Humans are particularly interesting creatures because of the complexity and placticity of our behaviors, of which, one behavior is reasoning. Reasoning ability opens range of behavior even wider because we have the ability to construct tools to manifest our ideas, desires and feelings. We as human beings are not physiologically capable of completely independant powered flight, yet it is clearly within the range of our abilities to achieve flight through our natural tool use and reasoning. The act of reasoning itself one could argue is evolutionarily nuetral, but it is the impementation of that reasoning through our mechanations which affect our success (dolphins could be capable of reasoning but we'd never know it because they don't visibly do anything with it). In this way we are contrained by the limitations of our mechanations and the sum of the mechanations of previous generations. Therefore we cannot actually act outside the limits of our natures since we have it within our natures to achieve anything given time and resourses. Thus it is completely meaningless to say that acting in dischord with our nature is immoral since it is an impossible condition.

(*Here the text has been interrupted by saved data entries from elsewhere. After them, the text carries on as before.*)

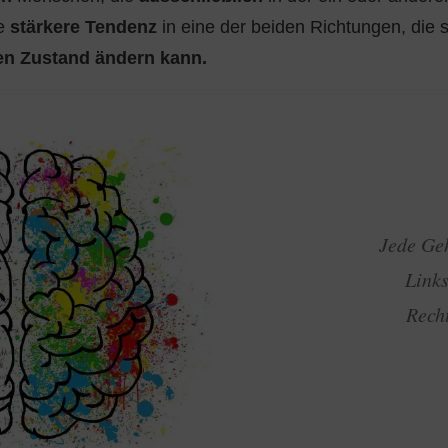
ne
stärkere Tendenz
in eine der beiden Richtungen, die 
en Zustand ändern kann.
Jede Geh
Links
Recht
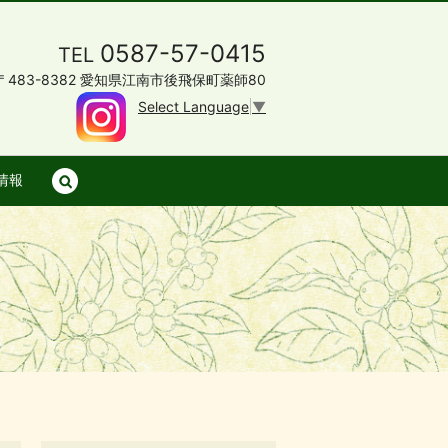
0587-57-0415
TEL
〒483-8382 愛知県江南市後飛保町薬師80
Select Language
▼
情報
search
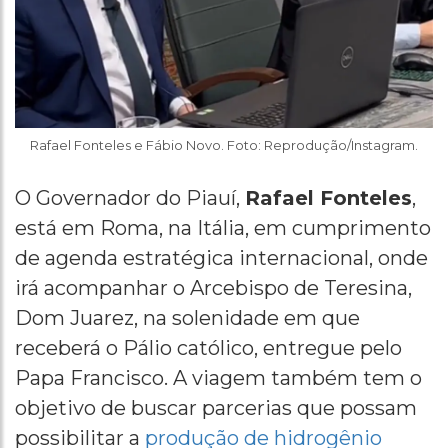
Rafael Fonteles e Fábio Novo. Foto: Reprodução/Instagram.
O Governador do Piauí,
Rafael Fonteles
,
está em Roma, na Itália, em cumprimento
de agenda estratégica internacional, onde
irá acompanhar o Arcebispo de Teresina,
Dom Juarez, na solenidade em que
receberá o Pálio católico, entregue pelo
Papa Francisco. A viagem também tem o
objetivo de buscar parcerias que possam
possibilitar a
produção de hidrogênio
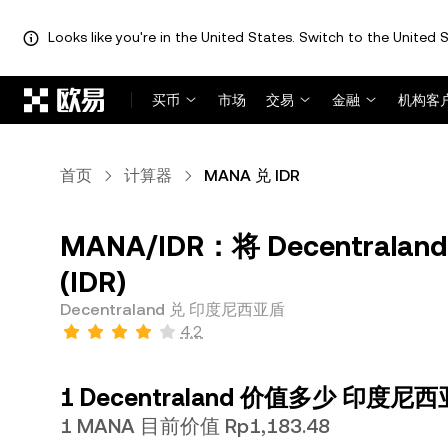
Looks like you're in the United States. Switch to the United S
跳转至主要内容
买币
市场
交易
金融
机构客
首页
计算器
MANA 兑 IDR
MANA/IDR：将 Decentral
(IDR)
Decentraland 兑 印度尼西亚盾
4.2
1 Decentraland 价值多少 印度尼
1 MANA 目前价值 Rp1,183.48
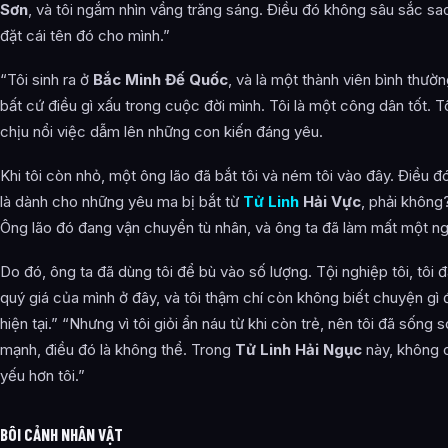
Sơn
, và tôi ngắm nhìn vầng trăng sáng. Điều đó không sâu sắc sa
đặt cái tên đó cho mình.”
“Tôi sinh ra ở
Bắc Minh Đế Quốc
, và là một thành viên bình thườ
bất cứ điều gì xấu trong cuộc đời mình. Tôi là một công dân tốt. T
chịu nổi việc dẫm lên những con kiến đáng yêu.
Khi tôi còn nhỏ, một ông lão đã bắt tôi và ném tôi vào đây. Điều đó 
là dành cho những yêu ma bị bắt từ
Tử Linh
Hải Vực
, phải không?
Ông lão đó đang vận chuyển tù nhân, và ông ta đã làm mất một ng
Do đó, ông ta đã dùng tôi để bù vào số lượng. Tội nghiệp tôi, tôi đ
quý giá của mình ở đây, và tôi thậm chí còn không biết chuyện gì đ
hiện tại.” “Nhưng vì tôi giỏi ẩn náu từ khi còn trẻ, nên tôi đã sống 
mạnh, điều đó là không thể. Trong
Tử Linh Hải Ngục
này, không 
yếu hơn tôi.”
BÔI CẢNH NHÂN VẬT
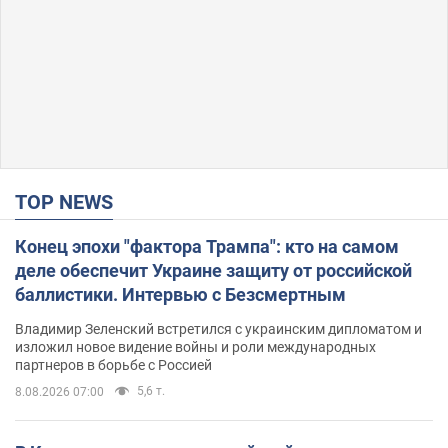
TOP NEWS
Конец эпохи "фактора Трампа": кто на самом
деле обеспечит Украине защиту от российской
баллистики. Интервью с Безсмертным
Владимир Зеленский встретился с украинским дипломатом и
изложил новое видение войны и роли международных
партнеров в борьбе с Россией
5,6 т.
8.08.2026 07:00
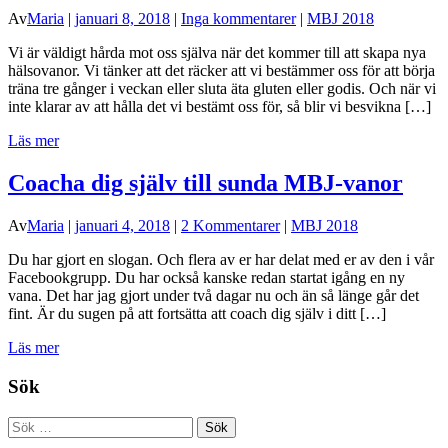
Av
Maria
|
januari 8, 2018
|
Inga kommentarer
|
MBJ 2018
Vi är väldigt hårda mot oss själva när det kommer till att skapa nya
hälsovanor. Vi tänker att det räcker att vi bestämmer oss för att börja
träna tre gånger i veckan eller sluta äta gluten eller godis. Och när vi
inte klarar av att hålla det vi bestämt oss för, så blir vi besvikna […]
Läs mer
Coacha dig själv till sunda MBJ-vanor
Av
Maria
|
januari 4, 2018
|
2 Kommentarer
|
MBJ 2018
Du har gjort en slogan. Och flera av er har delat med er av den i vår
Facebookgrupp. Du har också kanske redan startat igång en ny
vana. Det har jag gjort under två dagar nu och än så länge går det
fint. Är du sugen på att fortsätta att coach dig själv i ditt […]
Läs mer
Sök
Sök
efter:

Ok, so no that I've explained alot of the biological background, I can actually get into the syntax of the theory itself. Since it is not possible to act outside the limitations of ones nature, it is possible to not act in accordance with those behaviors which increase or maintain genetic fitness or contradict those that developed the current condition of the species.
You know what, I'm actually getting bored of writing this, as I'm sure you're bored of reading this. Ok, it boils down to there is no objective good or evil act, its all situational; a group can feel threatened by a suddenly successful group and intentionally suppress it as a way of maintaining their success or they can join the new group; people when you get down to it, really aren't that bright.